Each record that comes next should be output exactly; pictures do not belong in the copy.

━━━ Material provided

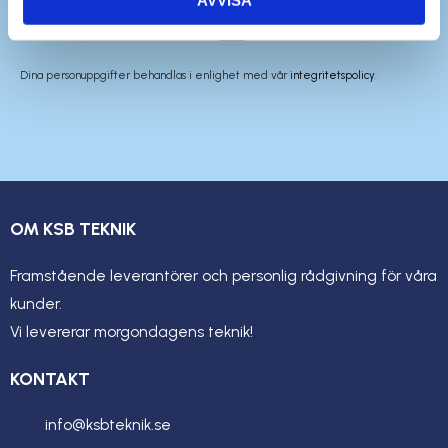
Dina personuppgifter behandlas i enlighet med vår
integritetspolicy
.
OM KSB TEKNIK
Framstående leverantörer och personlig rådgivning för våra
kunder.
Vi levererar morgondagens teknik!
KONTAKT
info@ksbteknik.se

━━━━━━

# Completed task:
Dina personuppgifter behandlas i enlighet med vår
integritetspolicy
.
OM KSB TEKNIK
Framstående leverantörer och personlig rådgivning för våra
kunder.
Vi levererar morgondagens teknik!
KONTAKT
info@ksbteknik.se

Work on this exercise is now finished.